High-yield and emerging-market bond funds also saw outflows of $800 million and $600 million respectively, but investment grade bore the brunt of selling, according to the BAML data which is based on analysis of numbers from the EPFR Global flow tracker.
The bank’s analysts described the current situation on global markets as “1998 redux,” referring to the Asian and Russian financial crises that year.
“Fed tightening, U.S. decoupling, flattening yield curve, collapsing emerging markets, underperforming levered quant strategies ... all echo 1998,” they said. BAML particularly warned clients to watch credit spreads in “excessively indebted” Europe, China, emerging markets and U.S. companies in the “BBB” ratings category. The latter sector has $4.93 trillion of debt outstanding compared with $1.08 trillion in 2008, according to BAML.
Overall, bond funds in the past week shed $1.9 billion.
Outflows were more muted in equities, with just $200 million exiting stocks globally.
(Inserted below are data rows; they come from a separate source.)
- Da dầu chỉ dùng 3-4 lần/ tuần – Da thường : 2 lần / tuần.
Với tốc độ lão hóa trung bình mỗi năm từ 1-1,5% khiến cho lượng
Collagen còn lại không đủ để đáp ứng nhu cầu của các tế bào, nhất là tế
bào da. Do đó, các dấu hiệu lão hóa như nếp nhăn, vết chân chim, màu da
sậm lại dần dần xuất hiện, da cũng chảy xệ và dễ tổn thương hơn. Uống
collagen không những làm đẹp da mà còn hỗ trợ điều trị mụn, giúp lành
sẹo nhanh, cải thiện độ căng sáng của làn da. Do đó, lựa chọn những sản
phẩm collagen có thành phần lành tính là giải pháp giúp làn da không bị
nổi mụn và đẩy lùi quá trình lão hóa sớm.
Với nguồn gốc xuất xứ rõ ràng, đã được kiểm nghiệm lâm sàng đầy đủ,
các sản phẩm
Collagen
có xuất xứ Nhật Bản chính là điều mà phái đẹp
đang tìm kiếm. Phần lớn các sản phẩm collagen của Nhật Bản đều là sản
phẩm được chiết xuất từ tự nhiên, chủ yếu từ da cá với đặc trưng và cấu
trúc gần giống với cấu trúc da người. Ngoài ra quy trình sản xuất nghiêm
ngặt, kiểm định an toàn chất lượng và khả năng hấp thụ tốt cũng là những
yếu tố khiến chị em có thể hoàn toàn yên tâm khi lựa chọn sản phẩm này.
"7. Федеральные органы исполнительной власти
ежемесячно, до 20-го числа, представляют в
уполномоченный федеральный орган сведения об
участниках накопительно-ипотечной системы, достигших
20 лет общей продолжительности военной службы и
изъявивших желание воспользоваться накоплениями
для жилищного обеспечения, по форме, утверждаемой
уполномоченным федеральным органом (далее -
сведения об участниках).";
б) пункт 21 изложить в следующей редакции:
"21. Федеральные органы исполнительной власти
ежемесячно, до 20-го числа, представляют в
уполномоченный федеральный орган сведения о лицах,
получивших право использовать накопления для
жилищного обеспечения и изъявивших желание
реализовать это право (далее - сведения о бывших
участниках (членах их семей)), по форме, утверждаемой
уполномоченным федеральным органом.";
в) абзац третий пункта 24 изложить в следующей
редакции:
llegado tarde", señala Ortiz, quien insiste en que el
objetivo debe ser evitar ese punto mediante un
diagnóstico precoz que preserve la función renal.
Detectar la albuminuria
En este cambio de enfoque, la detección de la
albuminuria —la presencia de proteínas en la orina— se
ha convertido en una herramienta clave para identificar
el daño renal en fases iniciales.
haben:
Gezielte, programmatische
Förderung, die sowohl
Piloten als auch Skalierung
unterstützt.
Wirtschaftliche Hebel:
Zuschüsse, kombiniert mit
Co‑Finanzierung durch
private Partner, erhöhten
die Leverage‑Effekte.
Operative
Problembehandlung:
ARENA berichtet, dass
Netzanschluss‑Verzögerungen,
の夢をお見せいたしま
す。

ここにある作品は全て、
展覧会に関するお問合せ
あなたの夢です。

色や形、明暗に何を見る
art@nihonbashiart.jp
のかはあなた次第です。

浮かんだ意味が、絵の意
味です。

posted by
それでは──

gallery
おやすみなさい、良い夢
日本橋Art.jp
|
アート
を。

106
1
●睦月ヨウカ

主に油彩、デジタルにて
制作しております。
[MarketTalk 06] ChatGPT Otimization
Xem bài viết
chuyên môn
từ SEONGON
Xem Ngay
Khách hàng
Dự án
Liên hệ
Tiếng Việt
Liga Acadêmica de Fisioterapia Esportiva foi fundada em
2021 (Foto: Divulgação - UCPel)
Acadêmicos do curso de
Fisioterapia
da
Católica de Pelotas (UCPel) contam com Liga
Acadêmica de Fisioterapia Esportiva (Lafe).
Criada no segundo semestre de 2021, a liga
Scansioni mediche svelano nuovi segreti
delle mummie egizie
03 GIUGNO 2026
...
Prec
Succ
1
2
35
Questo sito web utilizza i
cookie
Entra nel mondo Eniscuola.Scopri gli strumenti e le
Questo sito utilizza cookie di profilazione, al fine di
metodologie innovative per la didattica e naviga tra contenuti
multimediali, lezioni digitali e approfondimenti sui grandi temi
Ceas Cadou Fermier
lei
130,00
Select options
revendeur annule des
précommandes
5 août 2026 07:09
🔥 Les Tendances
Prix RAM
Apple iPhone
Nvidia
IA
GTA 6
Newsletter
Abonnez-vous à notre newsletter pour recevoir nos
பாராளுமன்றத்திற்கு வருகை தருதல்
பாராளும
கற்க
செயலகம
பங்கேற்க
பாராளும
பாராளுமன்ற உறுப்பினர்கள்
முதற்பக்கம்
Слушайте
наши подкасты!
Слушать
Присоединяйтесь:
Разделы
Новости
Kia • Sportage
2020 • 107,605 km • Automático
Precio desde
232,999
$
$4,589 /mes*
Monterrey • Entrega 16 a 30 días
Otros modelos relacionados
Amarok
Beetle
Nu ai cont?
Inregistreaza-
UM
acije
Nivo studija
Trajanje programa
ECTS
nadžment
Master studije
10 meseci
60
A massive $4.7 billion flowed into exchange-traded funds, offsetting losses from mutual funds.
There was some good news for European equities, which recorded a small $200 million inflow, their first gain in 26 weeks.
On emerging markets, the scene of steep falls in recent weeks, BAML said it saw no evidence of capitulation, estimating that less than 20 percent of the inflows from 2016 to 2018 had been redeemed so far.
Emerging-market equity funds’ losses were limited to $200 million; emerging-market debt funds lost $600 million.